■ **Your objective**
If a record below holds a picture, leave the picture out and copy the rest exactly.
______________________________
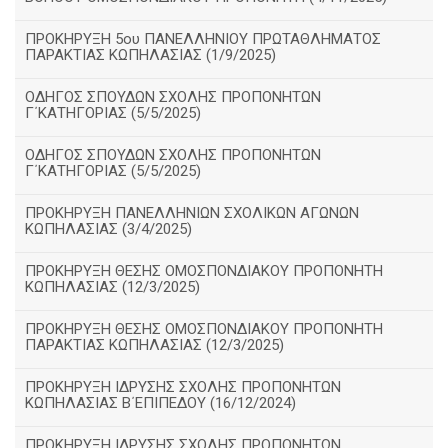
ΠΡΟΚΗΡΥΞΗ 5ου ΠΑΝΕΛΛΗΝΙΟΥ ΠΡΩΤΑΘΛΗΜΑΤΟΣ
ΠΑΡΑΚΤΙΑΣ ΚΩΠΗΛΑΣΙΑΣ (1/9/2025)
ΟΔΗΓΟΣ ΣΠΟΥΔΩΝ ΣΧΟΛΗΣ ΠΡΟΠΟΝΗΤΩΝ
Γ΄ΚΑΤΗΓΟΡΙΑΣ (5/5/2025)
ΟΔΗΓΟΣ ΣΠΟΥΔΩΝ ΣΧΟΛΗΣ ΠΡΟΠΟΝΗΤΩΝ
Γ΄ΚΑΤΗΓΟΡΙΑΣ (5/5/2025)
ΠΡΟΚΗΡΥΞΗ ΠΑΝΕΛΛΗΝΙΩΝ ΣΧΟΛΙΚΩΝ ΑΓΩΝΩΝ
ΚΩΠΗΛΑΣΙΑΣ (3/4/2025)
ΠΡΟΚΗΡΥΞΗ ΘΕΣΗΣ ΟΜΟΣΠΟΝΔΙΑΚΟΥ ΠΡΟΠΟΝΗΤΗ
ΚΩΠΗΛΑΣΙΑΣ (12/3/2025)
ΠΡΟΚΗΡΥΞΗ ΘΕΣΗΣ ΟΜΟΣΠΟΝΔΙΑΚΟΥ ΠΡΟΠΟΝΗΤΗ
ΠΑΡΑΚΤΙΑΣ ΚΩΠΗΛΑΣΙΑΣ (12/3/2025)
ΠΡΟΚΗΡΥΞΗ ΙΔΡΥΣΗΣ ΣΧΟΛΗΣ ΠΡΟΠΟΝΗΤΩΝ
ΚΩΠΗΛΑΣΙΑΣ Β΄ΕΠΙΠΕΔΟΥ (16/12/2024)
ΠΡΟΚΗΡΥΞΗ ΙΔΡΥΣΗΣ ΣΧΟΛΗΣ ΠΡΟΠΟΝΗΤΩΝ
______________________________
■ **Task answer**
ΠΡΟΚΗΡΥΞΗ 5ου ΠΑΝΕΛΛΗΝΙΟΥ ΠΡΩΤΑΘΛΗΜΑΤΟΣ
ΠΑΡΑΚΤΙΑΣ ΚΩΠΗΛΑΣΙΑΣ (1/9/2025)
ΟΔΗΓΟΣ ΣΠΟΥΔΩΝ ΣΧΟΛΗΣ ΠΡΟΠΟΝΗΤΩΝ
Γ΄ΚΑΤΗΓΟΡΙΑΣ (5/5/2025)
ΟΔΗΓΟΣ ΣΠΟΥΔΩΝ ΣΧΟΛΗΣ ΠΡΟΠΟΝΗΤΩΝ
Γ΄ΚΑΤΗΓΟΡΙΑΣ (5/5/2025)
ΠΡΟΚΗΡΥΞΗ ΠΑΝΕΛΛΗΝΙΩΝ ΣΧΟΛΙΚΩΝ ΑΓΩΝΩΝ
ΚΩΠΗΛΑΣΙΑΣ (3/4/2025)
ΠΡΟΚΗΡΥΞΗ ΘΕΣΗΣ ΟΜΟΣΠΟΝΔΙΑΚΟΥ ΠΡΟΠΟΝΗΤΗ
ΚΩΠΗΛΑΣΙΑΣ (12/3/2025)
ΠΡΟΚΗΡΥΞΗ ΘΕΣΗΣ ΟΜΟΣΠΟΝΔΙΑΚΟΥ ΠΡΟΠΟΝΗΤΗ
ΠΑΡΑΚΤΙΑΣ ΚΩΠΗΛΑΣΙΑΣ (12/3/2025)
ΠΡΟΚΗΡΥΞΗ ΙΔΡΥΣΗΣ ΣΧΟΛΗΣ ΠΡΟΠΟΝΗΤΩΝ
ΚΩΠΗΛΑΣΙΑΣ Β΄ΕΠΙΠΕΔΟΥ (16/12/2024)
ΠΡΟΚΗΡΥΞΗ ΙΔΡΥΣΗΣ ΣΧΟΛΗΣ ΠΡΟΠΟΝΗΤΩΝ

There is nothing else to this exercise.